• **EXERCISE**: Although pictures appear in the entries below, leave them out and print exactly the lines from the first line through the line containing "vztahy s dětmi nebo rodiči a mateř".

• **DATASET CONTENT**:
##########
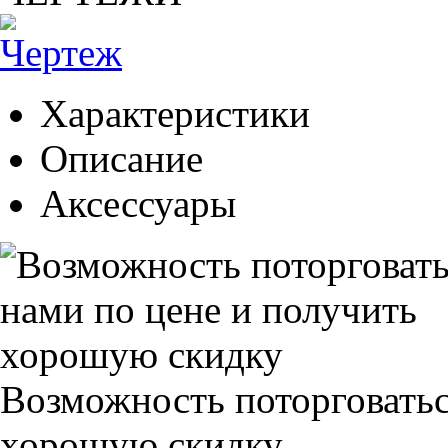
Характеристики
Описание
Аксессуары
Возможность поторговатьс
хорошую скидку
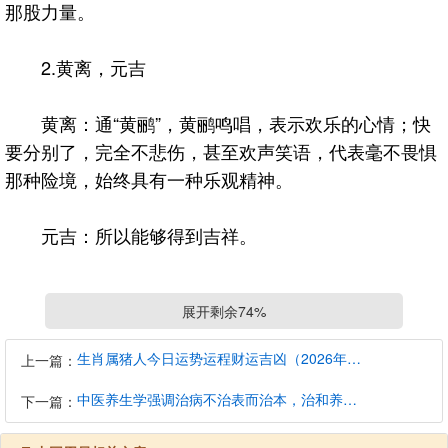
那股力量。
2.黄离，元吉
黄离：通“黄鹂”，黄鹂鸣唱，表示欢乐的心情；快
要分别了，完全不悲伤，甚至欢声笑语，代表毫不畏惧
那种险境，始终具有一种乐观精神。
元吉：所以能够得到吉祥。
《庄子至乐》篇：
展开剩余74%
庄子妻死，惠子吊之，庄子则方箕（jī）踞（jù）鼓
生肖属猪人今日运势运程财运吉凶（2026年8月7日）详解查询
上一篇：
盆而歌。
中医养生学强调治病不治表而治本，治和养兼顾是有必要的
下一篇：
惠子曰：与人居，长子老身，死不哭亦足矣，又鼓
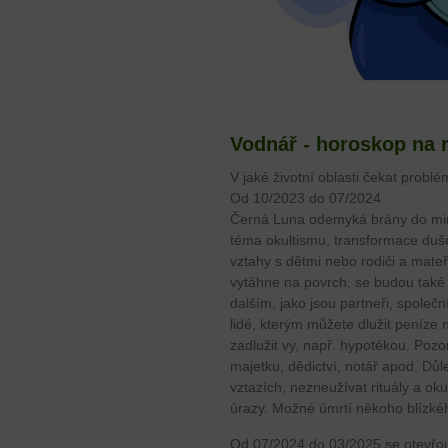
Vodnář - horoskop na 
V jaké životní oblasti čekat problé
Od 10/2023 do 07/2024
Černá Luna odemyká brány do minu
téma okultismu, transformace duše
vztahy s dětmi nebo rodiči a mateř
vytáhne na povrch, se budou také 
dalším, jako jsou partneři, společ
lidé, kterým můžete dlužit peníze
zadlužit vy, např. hypotékou. Pozo
majetku, dědictví, notář apod. Důle
vztazích, nezneužívat rituály a oku
úrazy. Možné úmrtí někoho blízké
Od 07/2024 do 03/2025 se otevřou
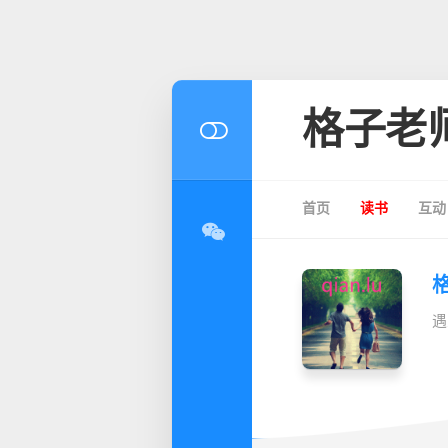
格子老
首页
读书
互动
遇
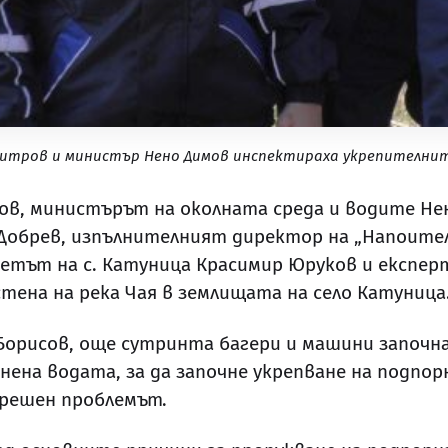
итров и министър Нено Димов инспектираха укрепителнит
в, министърът на околната среда и водите Нен
 Добрев, изпълнителният директор на „Напоите
метът на с. Катуница Красимир Юруков и експе
ена на река Чая в землищата на село Катуница
Борисов, още сутринта багери и машини започн
онена водата, за да започне укрепване на подпо
 решен проблемът.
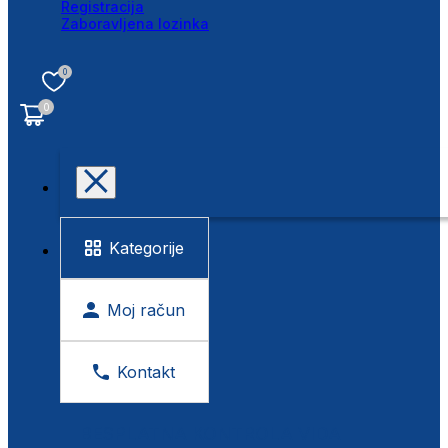
Registracija
Zaboravljena lozinka
0
0
Kategorije
Moj račun
Kontakt
BESPLATNA KONTROLA VIDA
##########
• **RESULT OF THIS TASK**:
Характеристики
Описание
Аксессуары
Возможность поторговатьс
хорошую скидку
那股力量。
2.黄离，元吉
黄离：通“黄鹂”，黄鹂鸣唱，表示欢乐的心情；快
要分别了，完全不悲伤，甚至欢声笑语，代表毫不畏惧
那种险境，始终具有一种乐观精神。
元吉：所以能够得到吉祥。
《庄子至乐》篇：
展开剩余74%
庄子妻死，惠子吊之，庄子则方箕（jī）踞（jù）鼓
生肖属猪人今日运势运程财运吉凶（2026年8月7日）详解查询
上一篇：
盆而歌。
中医养生学强调治病不治表而治本，治和养兼顾是有必要的
下一篇：
惠子曰：与人居，长子老身，死不哭亦足矣，又鼓
Vodnář - horoskop na 
V jaké životní oblasti čekat problé
Od 10/2023 do 07/2024
Černá Luna odemyká brány do minu
téma okultismu, transformace duše
vztahy s dětmi nebo rodiči a mateř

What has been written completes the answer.